What is free software?
What is free software?
Free software is software that respects our freedom. To use free software is to make a political and ethical choice asserting our rights to learn and to share what we learn with others.
Usually software we buy denies us these rights, because we don't actually buy ownership of the software. Instead, we receive a license to use the software, and this license binds us with many fine-print rules about what we can and can't do.
If we make a copy and give it to a friend, if we try to figure out how the program works, if we put a copy on more than one of our own computers in our own home, we could if caught be fined or put in jail. That's what's in the fine print.
What if there were a worldwide group of talented ethical programmers voluntarily committed to the idea of writing and sharing software with each other and with anyone else who agreed to share alike? What if anyone could be a part of and benefit from this community even without knowing anything about programming? We wouldn't have to worry about getting caught copying a useful program for our friends—because we wouldn't be doing anything illegal.
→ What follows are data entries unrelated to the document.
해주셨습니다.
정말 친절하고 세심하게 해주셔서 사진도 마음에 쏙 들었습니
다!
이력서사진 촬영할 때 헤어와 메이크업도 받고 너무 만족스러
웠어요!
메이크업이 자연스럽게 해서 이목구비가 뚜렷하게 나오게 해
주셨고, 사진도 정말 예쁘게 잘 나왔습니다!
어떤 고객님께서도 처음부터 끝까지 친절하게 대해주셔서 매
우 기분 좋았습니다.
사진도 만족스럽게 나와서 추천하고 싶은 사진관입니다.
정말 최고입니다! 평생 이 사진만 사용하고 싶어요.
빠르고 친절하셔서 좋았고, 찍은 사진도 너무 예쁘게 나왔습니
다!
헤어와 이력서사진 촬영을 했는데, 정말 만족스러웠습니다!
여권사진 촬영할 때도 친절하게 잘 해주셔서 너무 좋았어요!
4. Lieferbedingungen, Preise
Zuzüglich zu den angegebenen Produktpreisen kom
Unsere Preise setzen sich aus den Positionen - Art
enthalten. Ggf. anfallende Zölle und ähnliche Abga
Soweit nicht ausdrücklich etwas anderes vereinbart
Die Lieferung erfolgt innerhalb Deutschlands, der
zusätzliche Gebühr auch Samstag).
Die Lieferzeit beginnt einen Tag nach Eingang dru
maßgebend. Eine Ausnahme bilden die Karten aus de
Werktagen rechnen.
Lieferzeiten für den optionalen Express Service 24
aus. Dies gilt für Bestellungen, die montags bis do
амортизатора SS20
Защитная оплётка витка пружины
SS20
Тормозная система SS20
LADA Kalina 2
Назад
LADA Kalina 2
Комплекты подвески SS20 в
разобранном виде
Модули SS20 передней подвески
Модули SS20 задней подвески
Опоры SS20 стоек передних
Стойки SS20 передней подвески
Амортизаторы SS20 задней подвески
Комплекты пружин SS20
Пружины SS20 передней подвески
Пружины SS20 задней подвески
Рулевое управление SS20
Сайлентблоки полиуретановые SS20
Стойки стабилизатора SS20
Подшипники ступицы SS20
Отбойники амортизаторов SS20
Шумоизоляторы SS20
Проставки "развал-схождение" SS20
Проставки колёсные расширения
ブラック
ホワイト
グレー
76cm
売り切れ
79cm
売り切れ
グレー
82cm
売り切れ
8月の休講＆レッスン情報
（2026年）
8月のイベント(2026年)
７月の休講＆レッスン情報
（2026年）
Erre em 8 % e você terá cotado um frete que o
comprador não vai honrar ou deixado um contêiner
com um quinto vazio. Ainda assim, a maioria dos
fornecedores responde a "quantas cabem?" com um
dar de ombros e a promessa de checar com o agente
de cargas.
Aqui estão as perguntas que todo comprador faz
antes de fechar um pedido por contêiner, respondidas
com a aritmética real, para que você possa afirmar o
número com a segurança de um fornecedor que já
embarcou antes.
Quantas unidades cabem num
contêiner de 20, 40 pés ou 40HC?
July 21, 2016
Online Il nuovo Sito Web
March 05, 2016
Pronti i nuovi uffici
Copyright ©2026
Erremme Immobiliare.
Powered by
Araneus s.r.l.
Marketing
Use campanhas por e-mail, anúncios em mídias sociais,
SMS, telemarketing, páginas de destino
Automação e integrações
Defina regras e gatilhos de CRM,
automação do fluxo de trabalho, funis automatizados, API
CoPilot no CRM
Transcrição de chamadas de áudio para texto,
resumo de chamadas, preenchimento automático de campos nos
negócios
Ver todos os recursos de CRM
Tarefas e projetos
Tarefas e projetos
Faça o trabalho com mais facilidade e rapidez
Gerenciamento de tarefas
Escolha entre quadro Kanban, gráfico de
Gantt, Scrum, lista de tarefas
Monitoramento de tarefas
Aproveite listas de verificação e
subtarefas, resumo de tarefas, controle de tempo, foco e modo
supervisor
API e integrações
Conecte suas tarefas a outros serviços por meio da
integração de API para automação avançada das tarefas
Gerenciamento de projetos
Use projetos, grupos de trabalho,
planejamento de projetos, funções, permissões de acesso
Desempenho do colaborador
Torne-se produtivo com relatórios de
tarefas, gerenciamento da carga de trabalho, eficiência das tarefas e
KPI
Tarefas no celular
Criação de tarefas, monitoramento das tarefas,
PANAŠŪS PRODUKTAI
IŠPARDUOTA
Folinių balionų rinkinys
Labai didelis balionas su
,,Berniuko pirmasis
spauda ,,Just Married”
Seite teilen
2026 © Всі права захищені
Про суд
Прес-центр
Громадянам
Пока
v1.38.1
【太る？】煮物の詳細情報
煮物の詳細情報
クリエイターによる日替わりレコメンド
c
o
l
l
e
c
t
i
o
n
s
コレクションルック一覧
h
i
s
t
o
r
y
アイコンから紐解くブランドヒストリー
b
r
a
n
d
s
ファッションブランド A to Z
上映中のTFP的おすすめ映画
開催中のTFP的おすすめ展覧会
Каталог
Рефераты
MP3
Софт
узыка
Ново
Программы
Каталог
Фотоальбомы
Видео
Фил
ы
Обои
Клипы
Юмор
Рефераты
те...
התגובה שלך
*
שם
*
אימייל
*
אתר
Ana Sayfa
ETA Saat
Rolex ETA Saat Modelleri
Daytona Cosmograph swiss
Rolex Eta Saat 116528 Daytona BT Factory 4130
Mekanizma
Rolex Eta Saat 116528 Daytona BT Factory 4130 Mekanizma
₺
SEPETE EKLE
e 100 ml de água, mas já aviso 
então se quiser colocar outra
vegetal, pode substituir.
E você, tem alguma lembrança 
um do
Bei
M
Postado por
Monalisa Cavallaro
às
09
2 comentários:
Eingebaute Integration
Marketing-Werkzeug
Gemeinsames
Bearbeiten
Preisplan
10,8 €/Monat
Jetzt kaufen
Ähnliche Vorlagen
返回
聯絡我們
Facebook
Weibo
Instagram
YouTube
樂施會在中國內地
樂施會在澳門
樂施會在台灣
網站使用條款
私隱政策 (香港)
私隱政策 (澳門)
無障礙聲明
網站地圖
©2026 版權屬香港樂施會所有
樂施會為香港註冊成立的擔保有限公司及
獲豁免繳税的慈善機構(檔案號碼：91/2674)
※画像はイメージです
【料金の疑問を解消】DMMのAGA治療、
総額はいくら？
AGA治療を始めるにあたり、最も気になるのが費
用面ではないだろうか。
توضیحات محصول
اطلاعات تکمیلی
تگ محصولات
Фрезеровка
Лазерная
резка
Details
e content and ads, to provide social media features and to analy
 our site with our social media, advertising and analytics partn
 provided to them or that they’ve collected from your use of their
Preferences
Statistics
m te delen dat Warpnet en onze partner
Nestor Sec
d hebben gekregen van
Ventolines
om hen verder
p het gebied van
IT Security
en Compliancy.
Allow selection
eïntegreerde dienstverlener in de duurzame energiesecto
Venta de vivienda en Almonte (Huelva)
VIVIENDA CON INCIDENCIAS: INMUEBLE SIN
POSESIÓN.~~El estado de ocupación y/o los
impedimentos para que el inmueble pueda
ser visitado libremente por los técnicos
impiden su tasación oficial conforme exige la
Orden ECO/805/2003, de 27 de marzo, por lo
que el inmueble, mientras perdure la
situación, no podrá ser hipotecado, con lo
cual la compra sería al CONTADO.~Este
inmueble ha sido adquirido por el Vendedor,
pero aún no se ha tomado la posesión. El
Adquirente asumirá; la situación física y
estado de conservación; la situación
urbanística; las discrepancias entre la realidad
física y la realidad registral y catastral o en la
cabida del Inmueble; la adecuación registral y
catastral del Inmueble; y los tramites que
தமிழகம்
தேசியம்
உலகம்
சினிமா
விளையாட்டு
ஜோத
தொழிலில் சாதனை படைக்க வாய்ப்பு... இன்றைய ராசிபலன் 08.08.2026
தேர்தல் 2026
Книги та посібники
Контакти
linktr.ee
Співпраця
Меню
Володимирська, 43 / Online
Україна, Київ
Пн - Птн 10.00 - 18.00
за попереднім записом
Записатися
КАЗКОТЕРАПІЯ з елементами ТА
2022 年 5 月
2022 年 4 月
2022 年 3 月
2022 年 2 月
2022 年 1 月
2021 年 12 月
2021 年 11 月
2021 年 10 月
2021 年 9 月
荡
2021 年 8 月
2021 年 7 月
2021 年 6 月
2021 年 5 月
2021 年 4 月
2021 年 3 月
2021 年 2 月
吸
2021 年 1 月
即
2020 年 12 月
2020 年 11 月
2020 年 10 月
The free software movement
In fact, such a movement exists, and you can be a part of it. The free software movement was started in 1984 by Richard M. Stallman, when he launched a project called GNU, which stands for ``GNU's Not UNIX'', to provide a replacement for the UNIX operating system—a replacement that would respect the freedoms of those using it. Then in 1985, Stallman started the Free Software Foundation, a nonprofit with the mission of advocating and educating on behalf of computer users around the world.
Today the number of people who are not computer users is dwindling all the time, as technology seeps around the globe. It takes knowledge to make this technology work. People who hoard this knowledge, punishing and threatening others who try to obtain and share it, are not doing so in order to preserve it, despite what they may claim. Instead, they are preserving power for themselves at the expense of others' freedom.
Recognizing this, millions of people around the world—including entire governments—have made the commitment to use only free software on their computers. The fact that so many people are willing to make and stand by this decision in the face of cheaper and cheaper ``deals'' from Microsoft, Apple and other proprietary software companies proves these companies wrong—we don't need them or their fine print to make software.
Because the copyright laws covering software are often used to take away our freedoms, Stallman and the FSF developed a specific legal document called the GNU General Public License (GPL) to protect them. Instead of restricting what we can do with software the GPL encourages us to learn and share, so it is called a ``copyleft'' license. Thousands of people and businesses—from hobbyists to big companies like IBM and Novell—are now authoring and distributing free software using the GPL.
But which software to use is a political choice for all of us, not just the people who program and sell it. We can click our freedoms away by signaling Ok in the Microsoft or Macintosh window after squinting through their thirty pages of restrictions, or we can click Cancel, and see instead if there is a piece of free software that does what we need.
We should click Cancel when we can because that's the more ethical choice. This means we'll have to learn a new program, and sometimes the free program might not work as well. The ethical choice is not always the easy choice.
You can start by making a commitment to look for free software alternatives. The Free Software Directory lists over 5,000 free programs.
There are many other ways for people with and without programming skills to help the free software movement continue to succeed. Please see the websites of the Free Software Foundation and the GNU project, to find out how.
And of course, please make copies of this information and share it with others!